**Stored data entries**
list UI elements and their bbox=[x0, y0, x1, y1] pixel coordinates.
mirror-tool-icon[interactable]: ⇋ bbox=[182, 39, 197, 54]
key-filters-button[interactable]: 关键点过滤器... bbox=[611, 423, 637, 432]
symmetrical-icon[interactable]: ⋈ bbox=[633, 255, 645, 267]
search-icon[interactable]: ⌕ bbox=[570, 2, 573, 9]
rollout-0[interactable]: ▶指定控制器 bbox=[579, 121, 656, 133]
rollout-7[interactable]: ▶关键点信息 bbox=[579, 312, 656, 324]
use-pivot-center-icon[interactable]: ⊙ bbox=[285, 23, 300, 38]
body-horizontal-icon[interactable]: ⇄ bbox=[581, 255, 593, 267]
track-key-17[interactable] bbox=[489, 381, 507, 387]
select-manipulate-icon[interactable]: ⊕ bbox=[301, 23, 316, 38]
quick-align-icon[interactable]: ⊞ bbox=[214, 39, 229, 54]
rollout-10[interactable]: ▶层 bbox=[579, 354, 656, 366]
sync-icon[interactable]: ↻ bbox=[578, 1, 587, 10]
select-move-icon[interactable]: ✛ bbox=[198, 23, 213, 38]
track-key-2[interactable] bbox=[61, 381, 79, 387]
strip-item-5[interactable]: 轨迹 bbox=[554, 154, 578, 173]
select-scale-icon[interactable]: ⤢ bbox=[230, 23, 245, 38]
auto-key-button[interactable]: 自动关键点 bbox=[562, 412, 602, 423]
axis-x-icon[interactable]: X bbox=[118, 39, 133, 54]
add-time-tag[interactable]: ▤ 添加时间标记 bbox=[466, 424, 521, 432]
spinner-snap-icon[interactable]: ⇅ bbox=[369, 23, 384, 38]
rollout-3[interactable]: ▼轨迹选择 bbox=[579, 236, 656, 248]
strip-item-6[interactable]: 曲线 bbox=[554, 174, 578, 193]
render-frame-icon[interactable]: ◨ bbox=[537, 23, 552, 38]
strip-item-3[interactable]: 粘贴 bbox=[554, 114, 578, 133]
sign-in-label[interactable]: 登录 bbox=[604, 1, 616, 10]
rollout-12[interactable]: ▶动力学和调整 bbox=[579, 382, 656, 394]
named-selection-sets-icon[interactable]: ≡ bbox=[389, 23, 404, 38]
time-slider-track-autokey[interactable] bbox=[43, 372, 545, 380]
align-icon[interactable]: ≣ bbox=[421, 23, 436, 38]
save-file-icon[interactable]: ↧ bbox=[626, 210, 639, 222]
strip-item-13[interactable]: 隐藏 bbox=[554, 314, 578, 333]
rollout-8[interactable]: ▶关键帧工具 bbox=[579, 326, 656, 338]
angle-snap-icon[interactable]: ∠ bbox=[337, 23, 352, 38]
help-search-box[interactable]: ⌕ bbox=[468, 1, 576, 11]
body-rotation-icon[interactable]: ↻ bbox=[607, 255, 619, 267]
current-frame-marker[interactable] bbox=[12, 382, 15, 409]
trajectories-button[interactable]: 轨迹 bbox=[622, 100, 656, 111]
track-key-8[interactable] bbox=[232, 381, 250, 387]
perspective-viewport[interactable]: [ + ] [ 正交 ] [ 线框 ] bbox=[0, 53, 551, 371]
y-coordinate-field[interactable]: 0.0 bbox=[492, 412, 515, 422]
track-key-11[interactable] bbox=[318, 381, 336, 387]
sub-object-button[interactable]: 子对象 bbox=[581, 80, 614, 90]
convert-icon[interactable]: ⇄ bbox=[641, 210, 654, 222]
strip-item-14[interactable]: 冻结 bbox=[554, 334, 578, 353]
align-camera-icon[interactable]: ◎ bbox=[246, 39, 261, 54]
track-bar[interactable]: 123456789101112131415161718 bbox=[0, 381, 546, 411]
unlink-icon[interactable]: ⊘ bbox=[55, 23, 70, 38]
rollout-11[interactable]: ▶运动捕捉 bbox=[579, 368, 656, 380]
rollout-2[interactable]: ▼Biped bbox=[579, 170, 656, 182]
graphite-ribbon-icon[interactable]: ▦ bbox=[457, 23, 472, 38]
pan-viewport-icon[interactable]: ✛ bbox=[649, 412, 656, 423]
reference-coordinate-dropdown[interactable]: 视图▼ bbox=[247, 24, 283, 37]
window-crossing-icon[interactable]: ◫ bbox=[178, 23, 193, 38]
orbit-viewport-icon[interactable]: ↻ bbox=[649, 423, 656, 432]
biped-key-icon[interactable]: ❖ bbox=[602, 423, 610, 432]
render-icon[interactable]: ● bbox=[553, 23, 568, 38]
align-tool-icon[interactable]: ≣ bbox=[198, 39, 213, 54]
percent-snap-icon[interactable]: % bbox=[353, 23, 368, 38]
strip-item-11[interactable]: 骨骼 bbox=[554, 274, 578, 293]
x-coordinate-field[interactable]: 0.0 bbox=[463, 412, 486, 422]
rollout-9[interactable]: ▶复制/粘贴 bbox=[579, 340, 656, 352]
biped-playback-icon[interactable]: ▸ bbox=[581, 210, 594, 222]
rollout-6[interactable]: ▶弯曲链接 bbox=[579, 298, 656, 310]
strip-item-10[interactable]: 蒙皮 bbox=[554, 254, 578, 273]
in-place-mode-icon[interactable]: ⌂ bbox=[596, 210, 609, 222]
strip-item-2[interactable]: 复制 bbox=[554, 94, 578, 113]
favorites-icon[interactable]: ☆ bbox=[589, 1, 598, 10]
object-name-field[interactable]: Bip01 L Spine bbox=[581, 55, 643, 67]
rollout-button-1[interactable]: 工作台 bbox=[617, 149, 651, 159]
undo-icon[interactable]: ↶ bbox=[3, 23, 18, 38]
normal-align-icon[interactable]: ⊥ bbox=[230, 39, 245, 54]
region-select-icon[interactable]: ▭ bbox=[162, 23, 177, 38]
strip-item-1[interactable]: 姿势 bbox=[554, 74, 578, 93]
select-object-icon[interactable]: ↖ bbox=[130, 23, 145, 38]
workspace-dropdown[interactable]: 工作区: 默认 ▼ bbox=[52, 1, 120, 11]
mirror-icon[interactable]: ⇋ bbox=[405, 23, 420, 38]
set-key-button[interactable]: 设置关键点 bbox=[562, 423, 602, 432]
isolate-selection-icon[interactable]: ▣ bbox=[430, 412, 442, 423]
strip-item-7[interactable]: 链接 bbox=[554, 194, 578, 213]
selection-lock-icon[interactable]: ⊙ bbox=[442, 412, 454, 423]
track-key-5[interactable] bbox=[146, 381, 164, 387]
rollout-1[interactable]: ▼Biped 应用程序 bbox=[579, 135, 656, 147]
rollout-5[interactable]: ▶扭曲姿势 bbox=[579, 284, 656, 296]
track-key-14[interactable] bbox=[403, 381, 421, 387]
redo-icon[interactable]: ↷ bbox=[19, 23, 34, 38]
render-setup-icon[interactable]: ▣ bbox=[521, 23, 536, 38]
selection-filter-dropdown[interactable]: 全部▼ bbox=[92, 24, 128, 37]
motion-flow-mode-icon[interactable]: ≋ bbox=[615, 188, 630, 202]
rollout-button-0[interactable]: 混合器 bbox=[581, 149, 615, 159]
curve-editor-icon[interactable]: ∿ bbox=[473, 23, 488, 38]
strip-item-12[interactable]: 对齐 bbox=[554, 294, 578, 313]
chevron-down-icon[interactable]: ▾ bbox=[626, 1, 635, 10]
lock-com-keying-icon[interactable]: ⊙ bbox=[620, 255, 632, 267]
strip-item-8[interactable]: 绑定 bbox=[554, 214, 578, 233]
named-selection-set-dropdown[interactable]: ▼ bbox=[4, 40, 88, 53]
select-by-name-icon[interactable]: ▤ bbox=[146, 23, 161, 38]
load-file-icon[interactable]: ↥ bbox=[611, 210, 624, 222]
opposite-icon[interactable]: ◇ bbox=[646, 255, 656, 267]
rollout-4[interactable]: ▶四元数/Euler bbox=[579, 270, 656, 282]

**Task statement**
Show the lines where the word "dropdown" appears in the entries.

**Response**
reference-coordinate-dropdown[interactable]: 视图▼ bbox=[247, 24, 283, 37]
workspace-dropdown[interactable]: 工作区: 默认 ▼ bbox=[52, 1, 120, 11]
selection-filter-dropdown[interactable]: 全部▼ bbox=[92, 24, 128, 37]
named-selection-set-dropdown[interactable]: ▼ bbox=[4, 40, 88, 53]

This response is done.